Friday, August 17, 2012

Philip Teleports? (Acts 8:39-40)

How did Philip get from the desert to Azotus? The Spirit of the Lord caught him up (Acts 8:39)

At the conclusion of the famous encounter between Philip and the Ethiopian eunuch (Acts 8:26-40), Acts adds a summary statement (Acts 8:39-40). It is noted that after Philip accomplishes his mission, he is “snatched” and lands in the seacoast town of Azotus (Acts 8:39 NASB). The text reads almost if the missionary is teleported.

When they came up out of the water, the Spirit of the Lord snatched Philip away; and the eunuch no longer saw him, but went on his way rejoicing. But Philip found himself at Azotus, and as he passed through he kept preaching the gospel to all the cities until he came to Caesarea. (Acts 8:39-40 NASB)
There is an intentional contrast between the two characters as the eunuch leaves by his own volition whereas Philip is led by the Spirit. The natural and supernatural are placed next to one another and in doing so the Spirit moves them in opposite directions. Just as there had been direct divine involvement in their meeting (Acts 8:26, 29), so there too in their separation (Acts 8:39-40).

Nothing is said of Philip’s ministry in Azotus. Acts begins the next chapter with Saul/Paul and the book and follows him, not Philip (Acts 9:1). The significance is not Philip’s ministry in Azotus as this is the only New Testament reference to the former Philistine stronghold. The importance is in getting Philip to Azotus.

Philip is subject to a sudden disappearance. The language is indicative of a supernatural exit. The Greek harpazo implies a sudden forceful action with no resistance. This verb suggests that Philip is taken by force and is rendered variously “caught” (ASV, KJV, NKJV, RSV), “snatched” (NASB, NLT, NRSV), “took” (CEV, MSG, NIV) and “carried” (ESV, HCSB). He next finds himself in Azotus (Acts 8:40). The passive “was found” (heurethē) is properly translated as reflective. Though some have interpreted that Philip merely had a strong inner compulsion to go to Azotus, the text implies a supernatural exit.

This form of transport is unique as it the only such occurrence in the New Testament though the use of the verb is not without precedent. Darrell L. Bock (b. 1953) analyzes:

The Spirit takes Philip away.
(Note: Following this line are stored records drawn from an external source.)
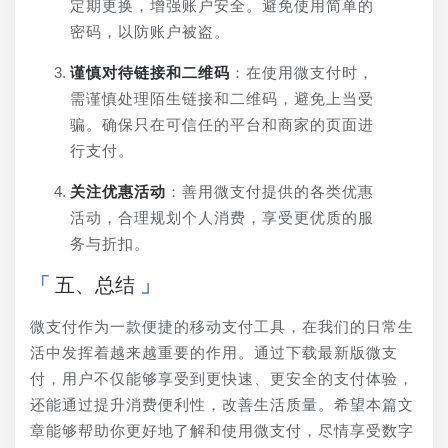
定期更换，增强账户安全。避免使用简单的
密码，以防账户被盗。
谨慎对待链接和二维码
：在使用微支付时，
需谨慎处理陌生链接和二维码，避免上当受
骗。确保只在可信任的平台和商家的页面进
行支付。
关注优惠活动
：善用微支付提供的各类优惠
活动，合理规划个人消费，享受更优质的服
务与折扣。
五、总结
微支付作为一款便捷的移动支付工具，在我们的日常生
活中发挥着越来越重要的作用。通过下载最新版微支
付，用户不仅能够享受到更快速、更安全的支付体验，
还能通过提升消费便利性，改善生活质量。希望本篇文
章能够帮助你更好地了解和使用微支付，尽情享受数字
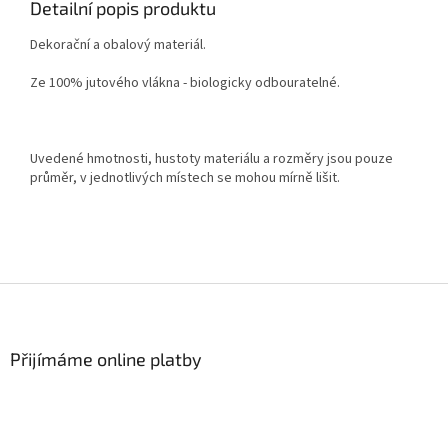
Detailní popis produktu
Dekorační a obalový materiál.
Ze 100% jutového vlákna - biologicky odbouratelné.
Uvedené hmotnosti, hustoty materiálu a rozměry jsou pouze
průměr, v jednotlivých místech se mohou mírně lišit.
Z
á
p
a
Přijímáme online platby
t
í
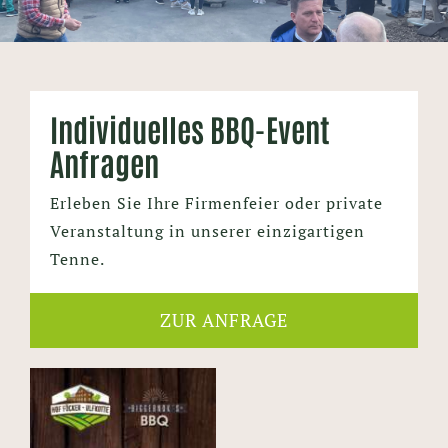
Individuelles BBQ-Event
Anfragen
Erleben Sie Ihre Firmenfeier oder private
Veranstaltung in unserer einzigartigen
Tenne.
ZUR ANFRAGE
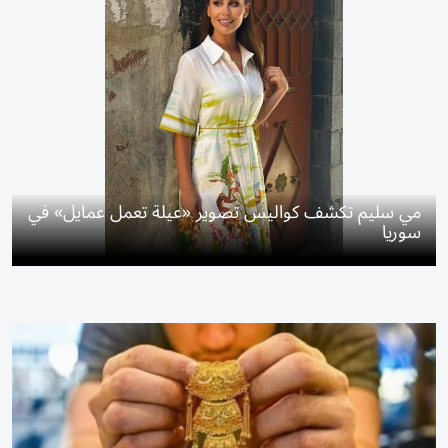
مي سليم تكشف كواليس تصوير «عيلة تعمل عمايل» في
سوريا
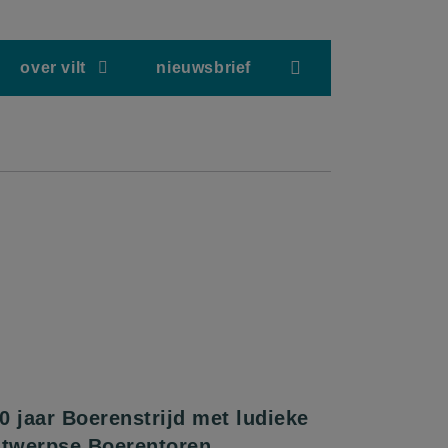
screenreader.hea
over vilt
nieuwsbrief
0 jaar Boerenstrijd met ludieke
ntwerpse Boerentoren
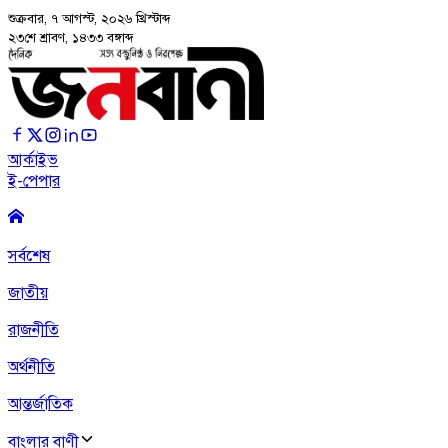
শুক্রবার, ৭ আগস্ট, ২০২৬
খ্রিস্টাব্দ
২৩শে শ্রাবণ, ১৪৩৩ বঙ্গাব্দ
আর্কাইভ
ই-পেপার
সর্বশেষ
জাতীয়
রাজনীতি
অর্থনীতি
আন্তর্জাতিক
বাংলার বাণী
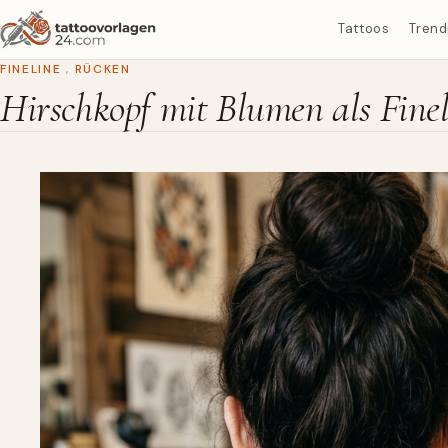
Tattoos
Trend
FINELINE
,
RÜCKEN
Hirschkopf mit Blumen als Fine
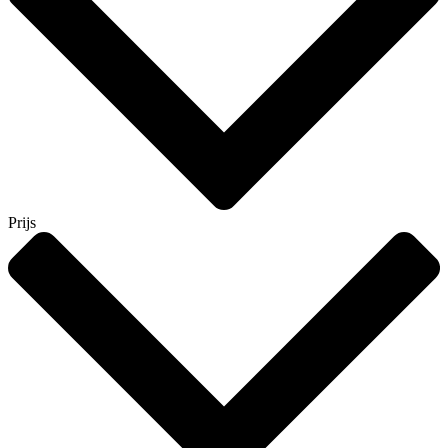
Prijs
The verb here for being caught up ἁρπάζω (harpazō), appears twice in Acts (in Acts 23:10 Paul is taken away from a scene to protect him) and twelve other times in the New Testament (Matthew 11:12, 12:29, 13:19; John 6:15, 10:11-13, 27-29 [2x]; II Corinthians 12:2-4 [2x; Paul caught up into the third heaven]; I Thessalonians 4:15-17 [saints being caught up in the air]; Jude 1:22-23; Revelation 12:5). His instant removal makes clearer still that God is at work. It recalls Jesus’ removal in Luke 24:31. Like Elisha, Philip is directed in ministry (I Kings 18:12, 46; II Kings 2:16 [a similar taking up]; similarly 11:24). (Bock, Acts (Baker Exegetical Commentary on the New Testament), 345-46)
The Western text has a longer reading which adds that an angel did the snatching. I. Howard Marshall (b. 1934) notes:
This is an abrupt ending to the story, and it is eased by a longer form of the text which reads: ‘And when they came up out of the water, the Holy Spirit fell upon the eunuch, but the angel of the Lord caught up Philip...’ Since in the Greek sentence the word for ‘Holy’ comes after ‘Spirit’, it can easily be seen that the whole of the italicized phrase might have dropped out of the text by accident. If so, the longer form of the text could have been the original wording, in which case the story would have related explicitly how the gift of the Spirit followed upon the eunuch’s baptism. Although the MS evidence for the longer text is weak, it could be original. The phrase ‘Spirit of the Lord’, however is found in Acts 5:9 and Luke 4:18, and the picture of the Spirit (rather than an angel) transporting a person is found in I Kings 18:12; II Kings 2:16; Ezekiel 3:14; et al. In any case, the fact that the eunuch went on his homeward journey rejoicing allows us to infer that he has received the Spirit. (Marshall, Acts (Tyndale New Testament Commentaries), 165-66)
This addition might remove inconsistency from the text but makes no difference in understanding what happened to Philip.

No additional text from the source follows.